All of these efforts share the same goal of seeking sovereignty and repatriating Indigenous land to Kānaka Maoli. They’re using tools like tourism that were forged by foreigners to bridge common struggles across borders, reshaping travel as an act of solidarity, and questioning what hospitality means from an Indigenous perspective.
“[‘Detours’] is more than just critique,” Aikau clarified, “It is also a series of instructions for how to contribute to decolonization.” The book’s proposal states that it would offer alternative itineraries for those wishing to visit Hawaii with an equitable exchange in mind.

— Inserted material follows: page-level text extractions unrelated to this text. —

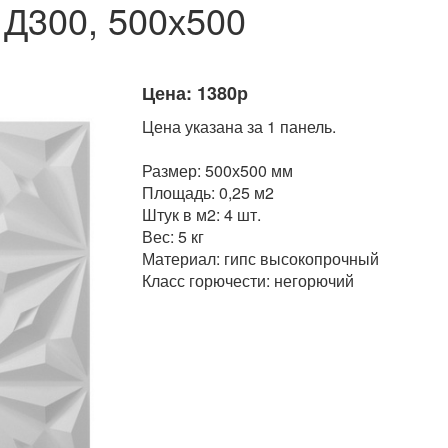
 Д300, 500х500
Цена: 1380р
Цена указана за 1 панель.
Размер: 500х500 мм
Площадь: 0,25 м2
Штук в м2: 4 шт.
Вес: 5 кг
Материал: гипс высокопрочный
Класс горючести: негорючий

She continued, “We use the Hawaiian word ea to describe the goal of the book and the projects described within it.” Ea is defined as the breath and sovereignty of the lāhui (Hawaiian nation), ʻāina (the land), and its people. “When we talk about ea we do not mean it as a metaphor but as a material condition of independence [and] self-determination.” “Detours” tells potential tourists that if they are to visit, this is what’s being asked of them.
“We make the case that ‘Detours’ is not just a redirection, it is a redirection with a very specific purpose—the restoration of ea.”
After a DeTour stop at Pearl Harbor where Kajihiro had led a group of high school students, one of them said, “I feel [like] junk, like I don’t belong here. This doesn’t feel like our place.”
Kajihiro described participants’ responses as ranging from painful to empowering, unsettled to inspired. “Despite the fact that Ke Awalau o Puʻuloa (the Hawaiian name for Pearl Harbor) once played an important role as a food basket for the people of Oʻahu,” he told me of that day, “these Native Hawaiian youths felt alienated by the military-touristic spectacle. So, I asked what he would like to do.”
The boy said he wanted to do a chant, “so our group walked onto the lawn of the memorial, formed a circle, and did a powerful Hawaiian chant to the gods and the ancestors.” He described the effect as feeling a space opening up around them, “a Hawaiian space in the middle of this American war memorial.” Tourists stared and security just stood there, confused. “[It] was a small act of empowerment that showed the students how their thoughts, words, and actions have power to transform places.” We all do, for better or worse.